LLM Gateway Issue Taxonomy Sample

LLM Gateway Issue Taxonomy Sample

This directory contains a reproducible appendix-style support package for the blog post section that discusses public issue evidence from LLM gateway and serving projects.

Files

  • llm-gateway-issue-sample.csv: 75 coded public GitHub issue observations.
  • llm-gateway-issue-sample-expanded.csv: same sample, kept as a stable explicit dataset file.
  • llm-gateway-issue-category-counts.csv: primary category counts.
  • llm-gateway-build-locus-counts.csv: build-in-community / self-operated / mixed counts.
  • llm-gateway-l3-relevance-counts.csv: relevance to L3 business asset layer.
  • llm-gateway-project-counts.csv: project distribution.
  • llm-gateway-category-project-matrix.csv: category by project matrix.
  • coding-codebook.csv: compact coding schema.
  • sampling-notes.json: retrieval and sampling notes.
  • llm-gateway-issue-appendix.md: appendix narrative.
  • llm-gateway-issue-appendix.pdf: PDF appendix.

Sampling Frame

The sample was collected from public GitHub issue search pages on 2026-05-25. It covers gateway and adjacent serving projects including APIPark, LiteLLM, Higress, New API, Portkey, Bifrost, APISIX, Envoy AI Gateway, Helicone, vLLM, SGLang, and llama.cpp.

The sample is purposeful rather than probabilistic. It is intended to support qualitative product research and issue taxonomy, not to estimate population-level defect rates.

Coding Unit

The coding unit is one public issue observation. Each row receives one primary_category; secondary matched dimensions are kept in secondary_tags.

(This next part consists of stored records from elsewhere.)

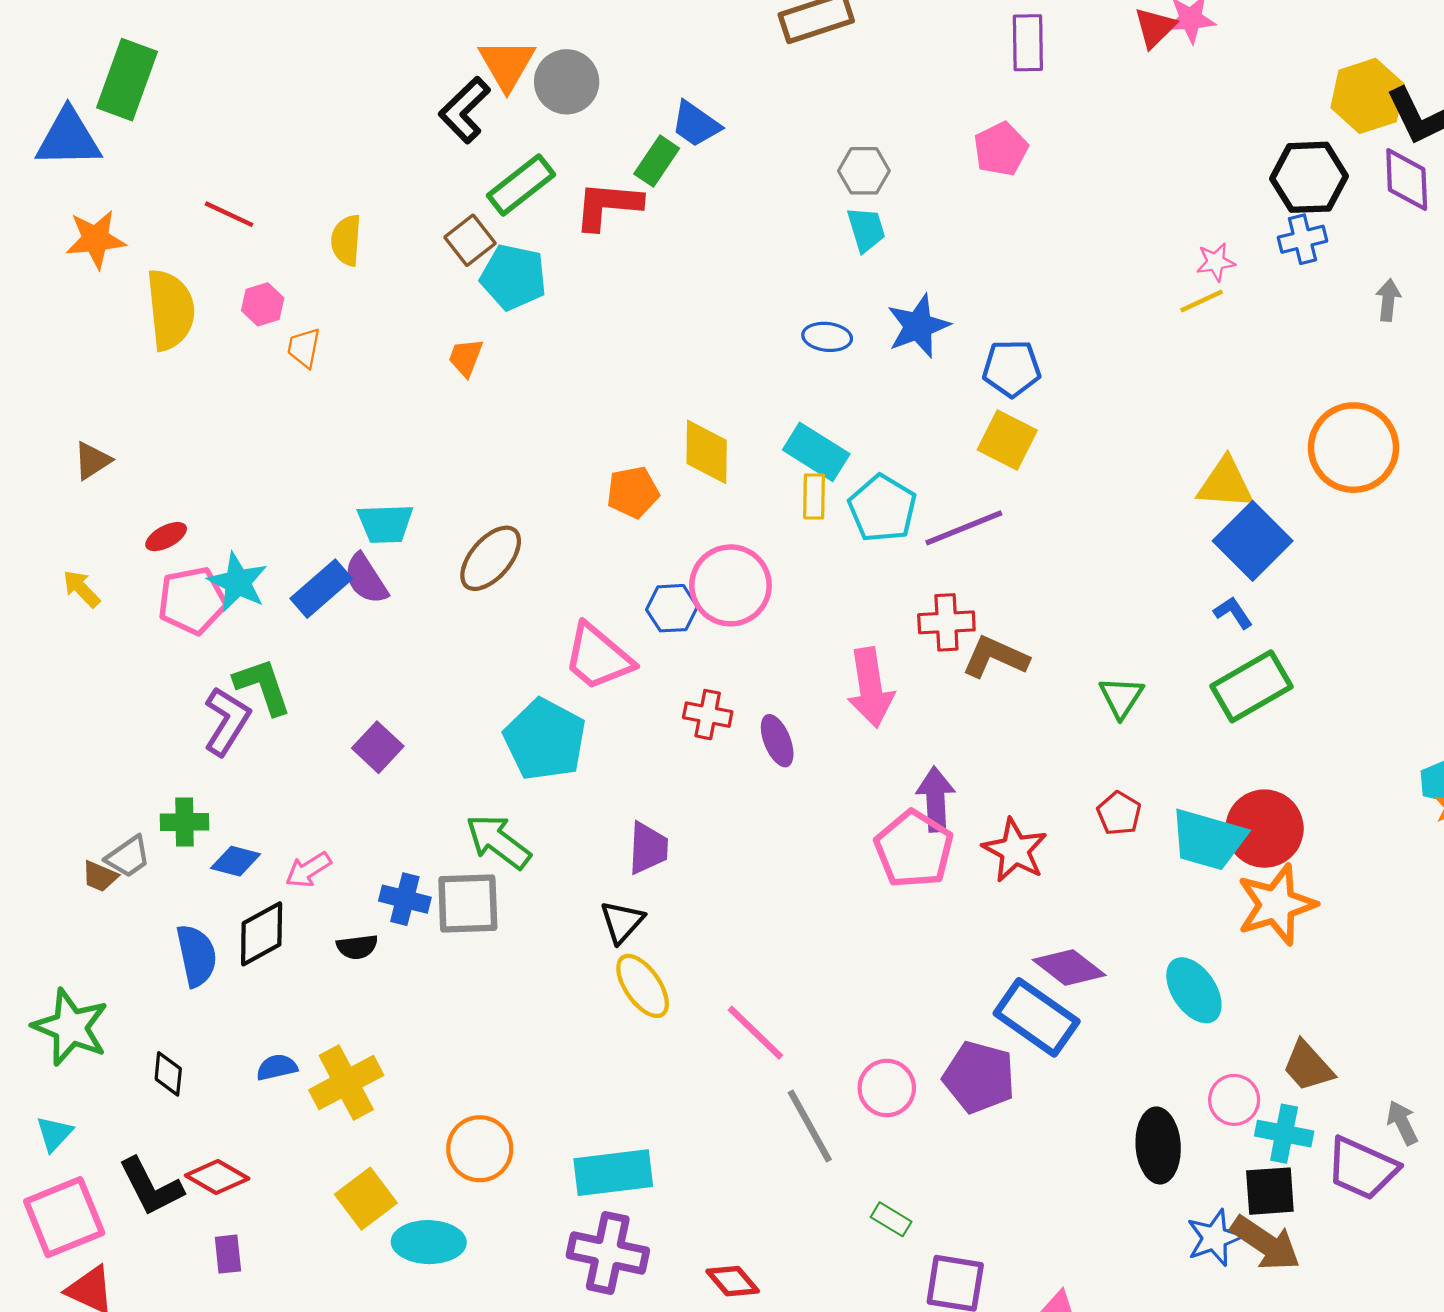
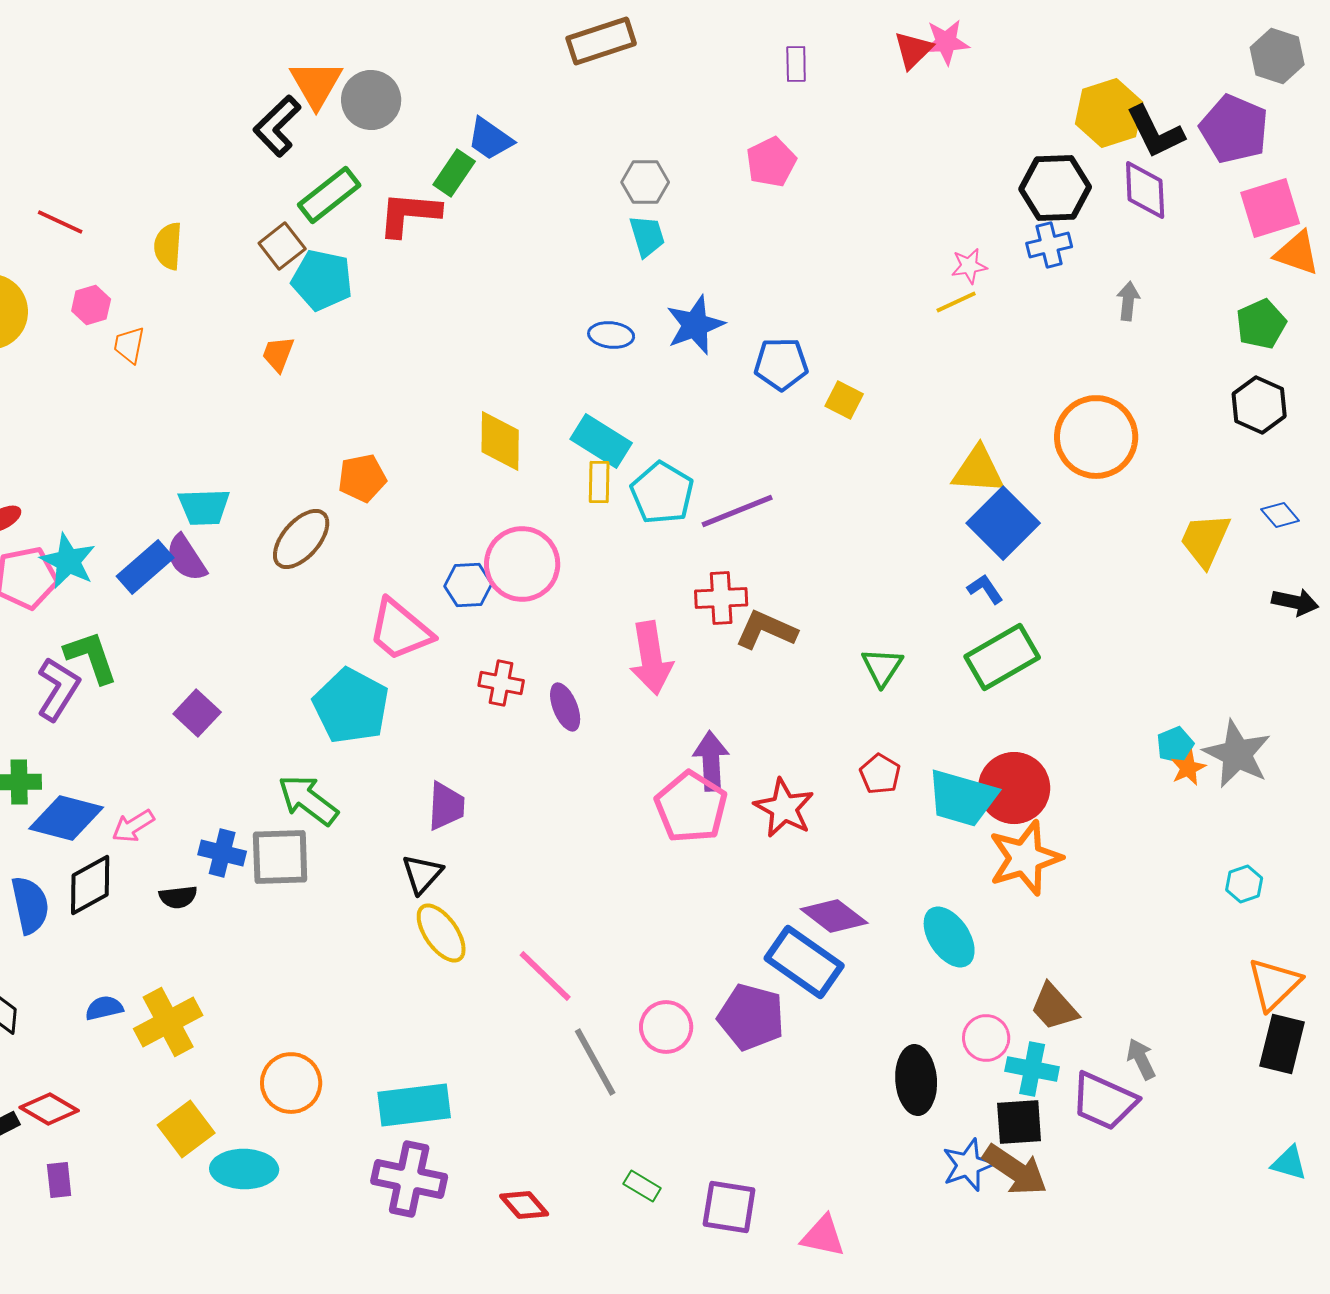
purple rectangle: (1028, 43) -> (796, 64), size x0.7
yellow square: (1007, 440) -> (844, 400), moved, size x0.7
orange pentagon: (633, 492) -> (362, 478), moved
blue diamond: (236, 861) -> (66, 818), size x1.6
green rectangle: (891, 1219) -> (642, 1186), moved

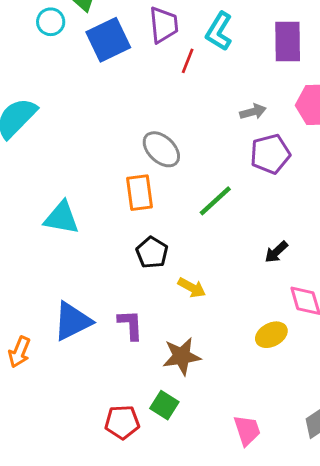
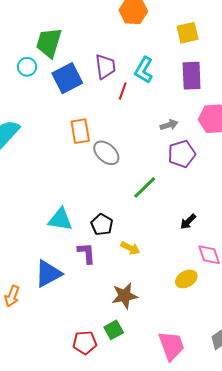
orange rectangle: (140, 193) -> (80, 131), moved
cyan triangle: (62, 218) -> (60, 219), moved
purple L-shape: (130, 325) -> (86, 253), moved
green square: (164, 405) -> (114, 330), turned 30
pink trapezoid: (247, 430) -> (171, 346), size x1.4

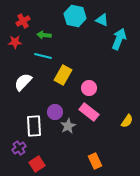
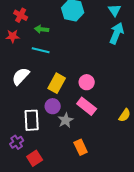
cyan triangle: (102, 20) -> (115, 10), moved, turned 32
red cross: (23, 21) -> (21, 15), turned -32
yellow rectangle: (63, 75) -> (57, 83), moved
orange rectangle: (95, 161) -> (81, 147), moved

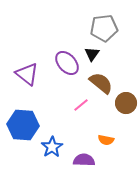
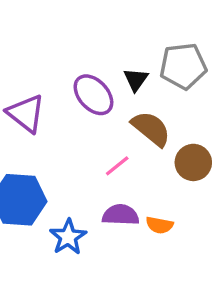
gray pentagon: (104, 28) -> (183, 66), moved
purple semicircle: (84, 160) -> (121, 215), moved

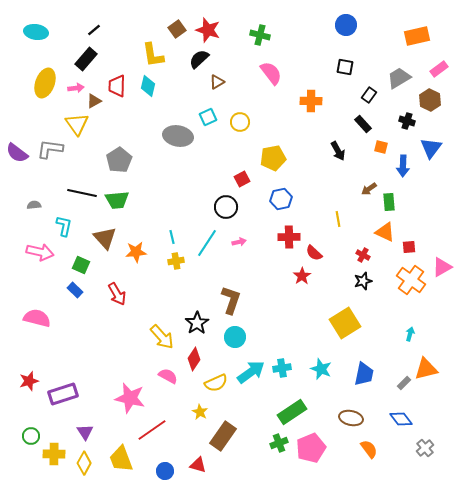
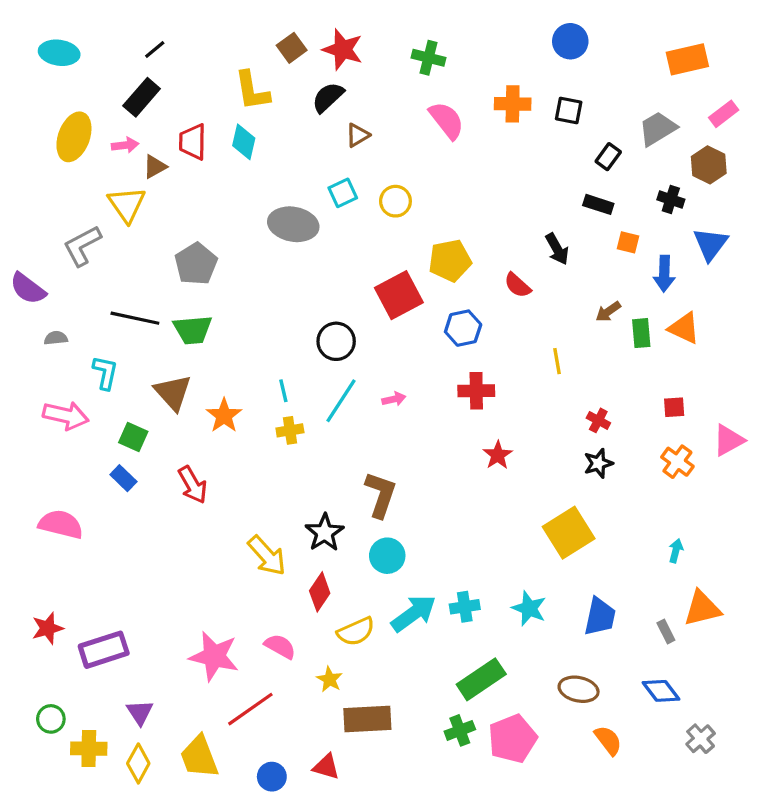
orange cross: (311, 101) -> (513, 104), moved
black rectangle: (363, 124) -> (598, 204), turned -30
gray L-shape: (50, 149) -> (82, 246), turned -36
purple semicircle: (17, 153) -> (28, 289), moved
red square: (242, 179) -> (399, 295), size x1.8
black circle: (226, 207) -> (336, 341), moved
orange triangle: (385, 232) -> (684, 328), moved
orange star: (136, 252) -> (224, 416), turned -30
red semicircle: (314, 253) -> (518, 285), moved
orange cross: (411, 280) -> (677, 462), size x0.7
pink semicircle: (168, 376) -> (280, 646), moved
gray rectangle: (404, 383) -> (666, 632), turned -72
brown rectangle: (223, 436) -> (367, 719), turned 52

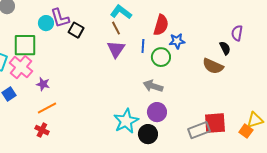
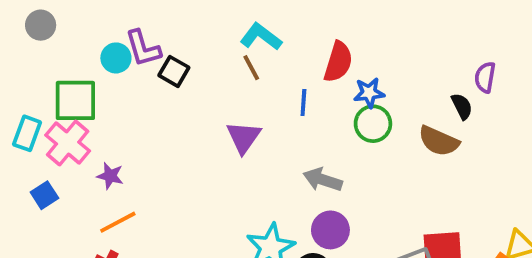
purple triangle: (116, 49) -> (243, 137), moved
green circle: (161, 57) -> (373, 124), moved

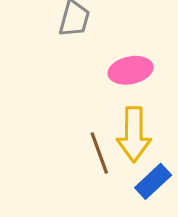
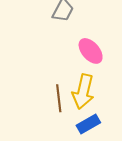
pink ellipse: (131, 70) -> (91, 51), turned 48

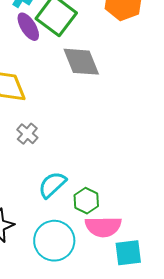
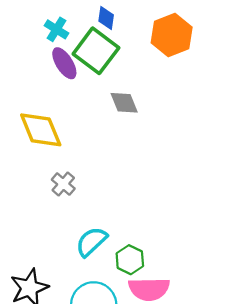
gray diamond: (81, 62) -> (124, 103), size x0.7

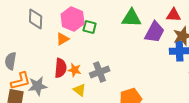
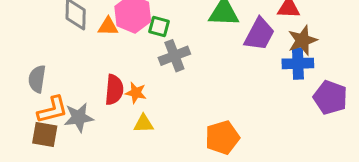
orange triangle: (63, 39) -> (108, 26), moved, turned 32
gray cross: (100, 72) -> (174, 56), moved
yellow triangle: (80, 90) -> (144, 124), turned -40

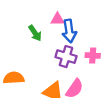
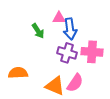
pink cross: (93, 55) -> (92, 52), size x1.5

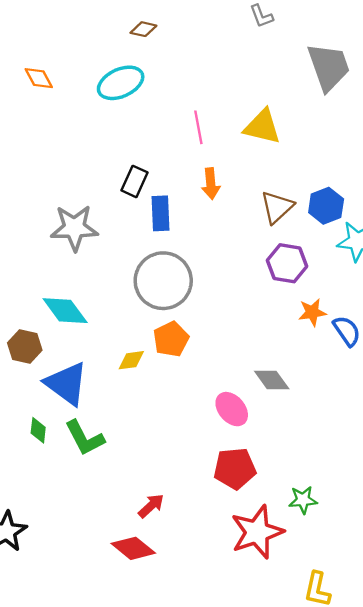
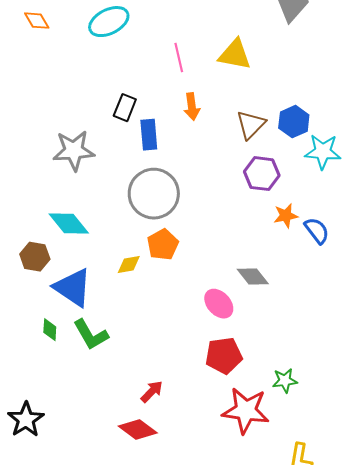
red star: (257, 532) -> (246, 411), turned 30

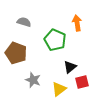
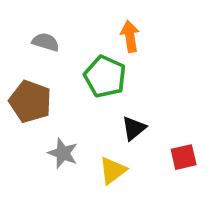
orange arrow: (77, 23) -> (130, 36), moved
red square: (82, 82) -> (184, 157), moved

relevance_to_l3 does not refer to OSI Layer 3 networking. It estimates whether an issue touches the paper’s L3 business asset and compliance layer: durable resource identifiers, object storage/CDN persistence, permissions, audit evidence, long-term logs, cost ledger, and policy enforcement.

Limitations

The dataset uses public issue titles and list-page metadata; full issue bodies are not reproduced. GitHub issue traffic is shaped by project size, user base, maintainership, and reporting culture. Counts therefore indicate observed friction patterns in the sampled corpus, not market-wide frequency.